Alistair brüllte und warf sich dem ersten entgegen. Reiner Hass trieb ihn an und der Wunsch, selbst am Leben zu bleiben. Er schwang sein Schwert und hämmerte auf die Gegner ein. Dann durchzuckte ihn ein stechender Schmerz in der Seite, und Alistair fiel. Er landete unsanft auf dem Rücken. Er erinnerte sich noch daran, dass er jemanden seinen Namen rufen hörte, dann wurde die Welt um ihn herum schwarz.

Alistair erwachte, als ein kalter Wind über ihn fegte. Er öffnete die Augen, konnte jedoch nichts erkennen. Es dauerte einen Moment, bis er begriff, dass er in den Himmel über sich blickte. Ein schwarzer, mondloser Himmel. Der Geruch von Verwesung stieg ihm in die Nase, und er hatte den plötzlichen Drang, sich zu übergeben.

Nachdem seine Augen sich an die Dunkelheit gewöhnt hatten, versuchte er, den Kopf zu drehen. Er stöhnte vor Schmerz, sein Kopf drohte zu explodieren. Schließlich gelang es ihm, nach rechts zu schauen. Sein Blick traf die leeren Augen eines Mannes, der neben ihm lag. Vage Erinnerungen an die Schlacht kamen Alistair. Nein, keine Schlacht, Culloden war eher ein Gemetzel gewesen.

Er wusste, dass er hier wegmusste. Die Engländer würden keine Gnade kennen. Vermutlich war der einzige Grund, dass Alistair noch am Leben war, der, dass man ihn für tot gehalten hatte. Probeweise hob er den Arm. Funken explodierten vor seinen Augen. Er biss die Zähne aufeinander und zwang sich, sich auf die Seite zu rollen. Er wartete einen Moment, um wieder zu Atem zu kommen, dann wälzte er sich auf den Bauch. Halb kriechend, halb robbend bewegte er sich auf den Wald zu, den er von dem Platz aus sehen konnte, an dem er erwacht war. Die Schemen der Bäume wirkten unheimlich, doch Alistair hoffte, sich dort verstecken zu können.

Plötzlich hörte er einen Schrei. Er zwang sich, seinen Kopf in die Richtung zu drehen und erkannte, dass zwei Männer mit einer Fackel durch die Reihen der Toten gingen. Alistair wusste, was das bedeutete: Wenn er den Wald nicht erreichte, ehe man ihn fand, war er ein toter Mann. Da tauchte auf einmal das Gesicht seines Vaters vor seinem inneren Auge auf. Er hatte gewollt, dass Alistair überlebte. Für seinen Vater würde Alistair stark sein, er würde leben und sich an den Engländern rächen. Er kroch schneller und erreichte schließlich den Schutz der Bäume.

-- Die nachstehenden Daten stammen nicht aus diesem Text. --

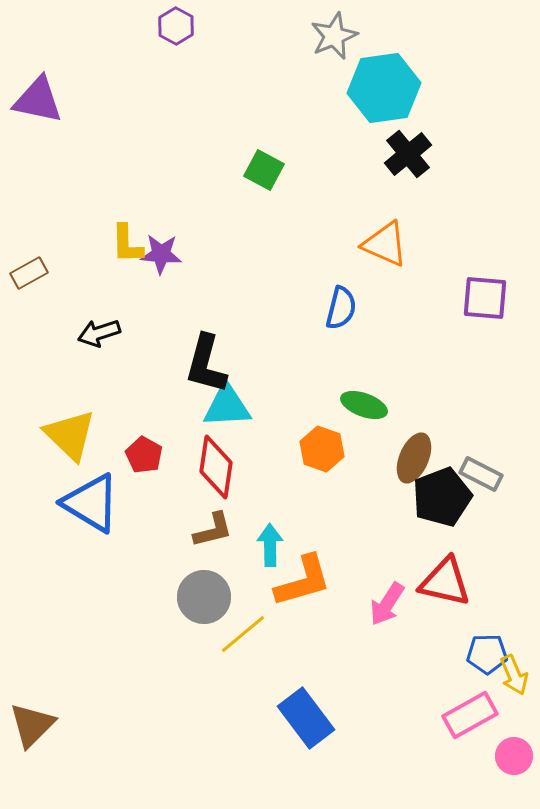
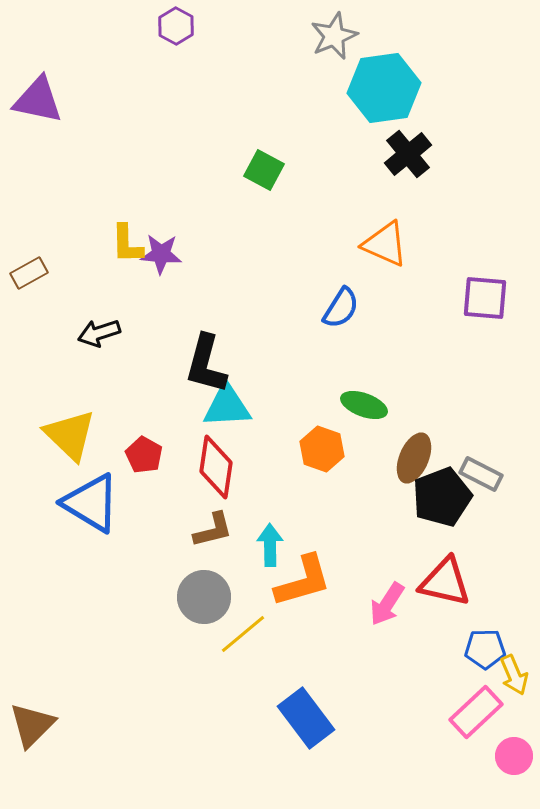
blue semicircle: rotated 18 degrees clockwise
blue pentagon: moved 2 px left, 5 px up
pink rectangle: moved 6 px right, 3 px up; rotated 14 degrees counterclockwise
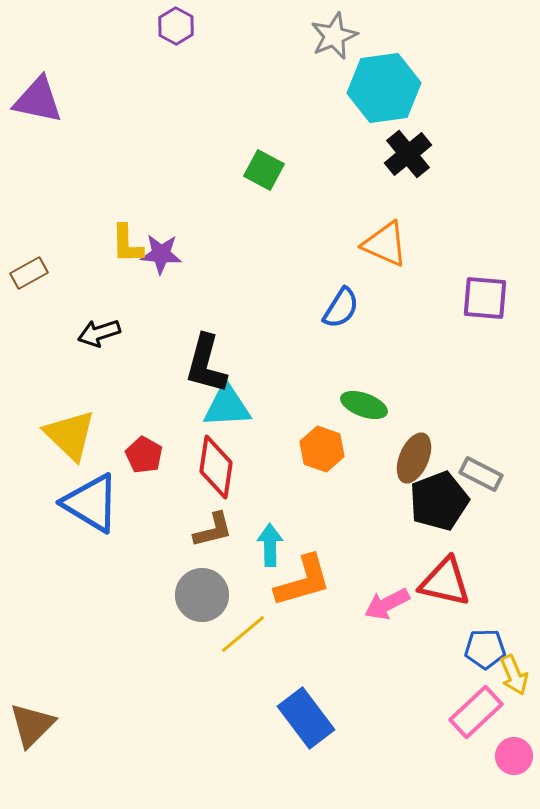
black pentagon: moved 3 px left, 4 px down
gray circle: moved 2 px left, 2 px up
pink arrow: rotated 30 degrees clockwise
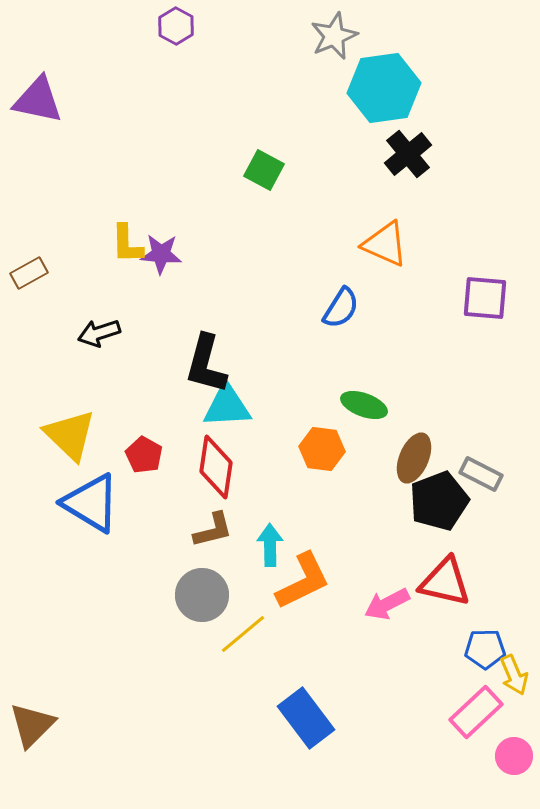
orange hexagon: rotated 12 degrees counterclockwise
orange L-shape: rotated 10 degrees counterclockwise
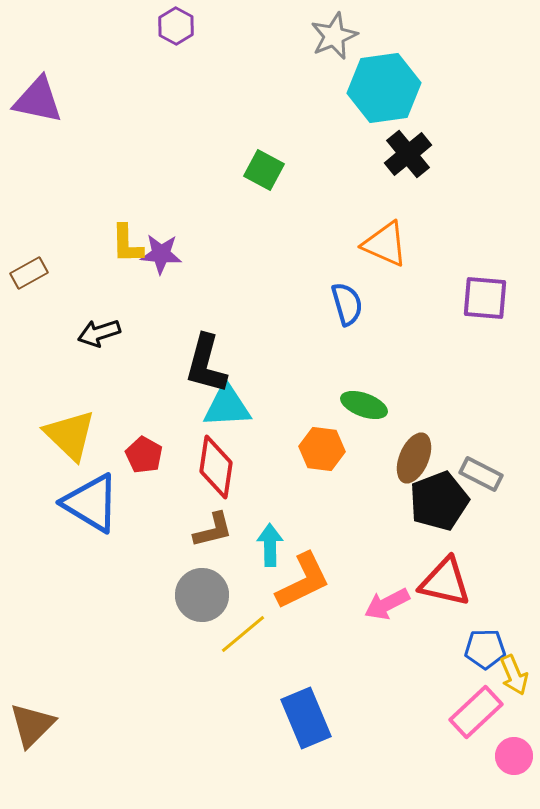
blue semicircle: moved 6 px right, 4 px up; rotated 48 degrees counterclockwise
blue rectangle: rotated 14 degrees clockwise
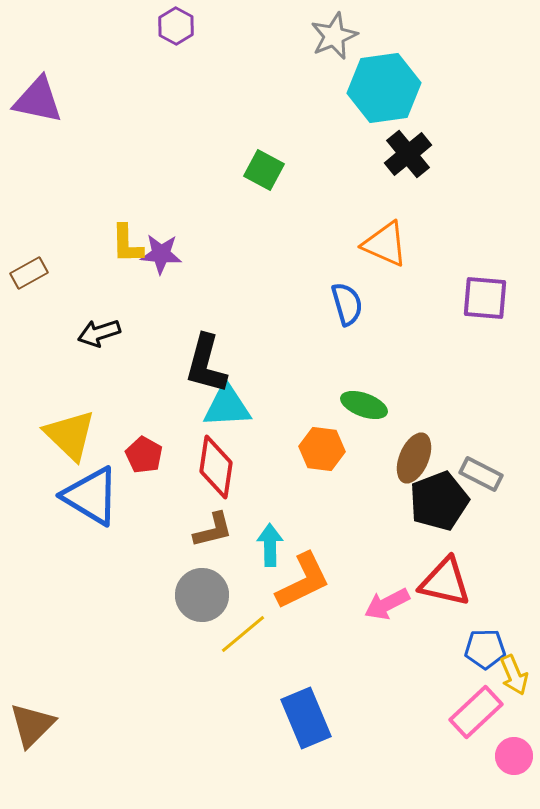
blue triangle: moved 7 px up
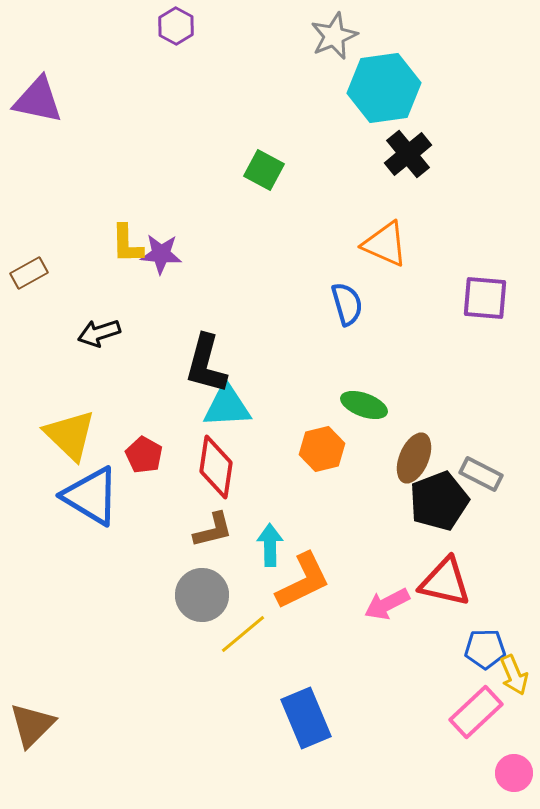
orange hexagon: rotated 21 degrees counterclockwise
pink circle: moved 17 px down
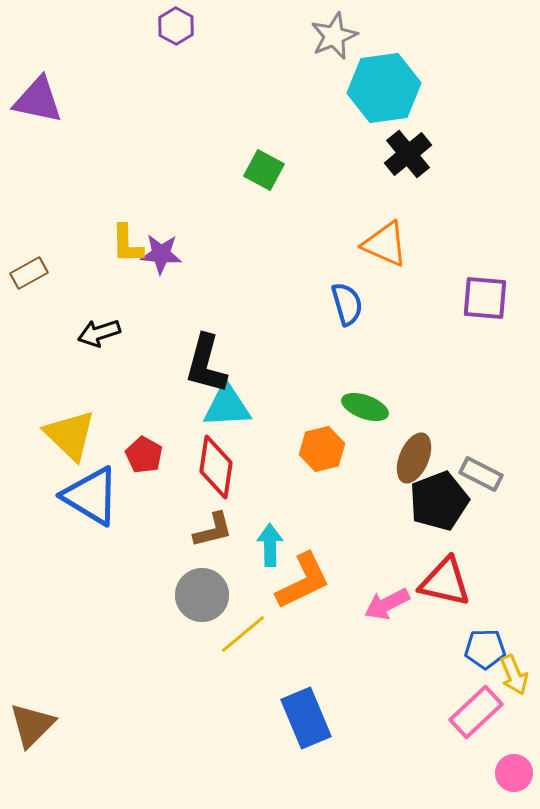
green ellipse: moved 1 px right, 2 px down
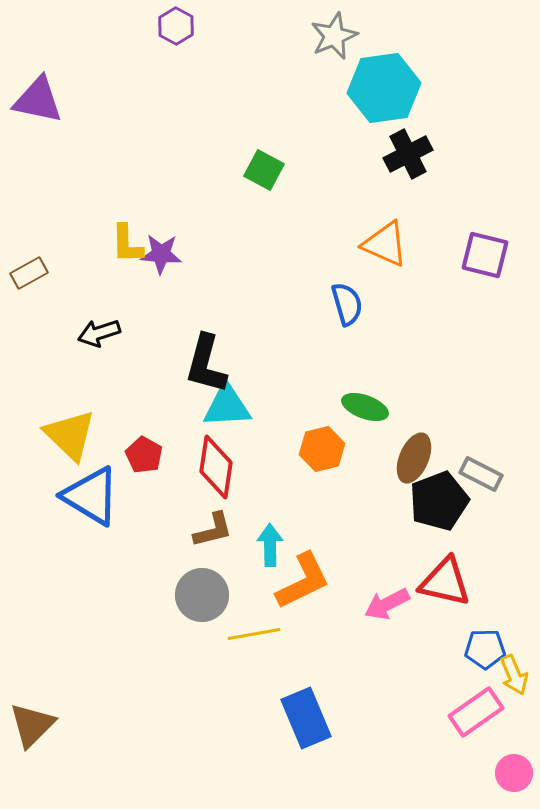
black cross: rotated 12 degrees clockwise
purple square: moved 43 px up; rotated 9 degrees clockwise
yellow line: moved 11 px right; rotated 30 degrees clockwise
pink rectangle: rotated 8 degrees clockwise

In seinem Kopf pochte es, seine Beine waren taub und seine Seite schmerzte höllisch. Er sank gegen einen Baumstamm und atmete schwer. Einen Moment Ruhe würde er sich gönnen. Er musste aufstehen und Distanz zwischen sich und die Rotröcke bringen. Aber er war so unglaublich müde...

Er schloss die Augen. Nur einen Moment ...

Als er sie wieder öffnete, wusste er, dass etwas anders war. Er lag nicht mehr im Wald. Er versuchte, sich aufzurichten, doch ihm tat noch immer alles weh. Er hob den Kopf und stellte fest, dass seine blutigen Kleider verschwunden waren. Stattdessen trug er ein frisches Leinenhemd. Er stöhnte und fasste sich an die schmerzende Schläfe.

„Ihr seid wach“, bemerkte eine Frauenstimme. Dann erschien eine alte Dame vor ihm. Ihre Haut war faltig, aber ihre Augen munter und freundlich.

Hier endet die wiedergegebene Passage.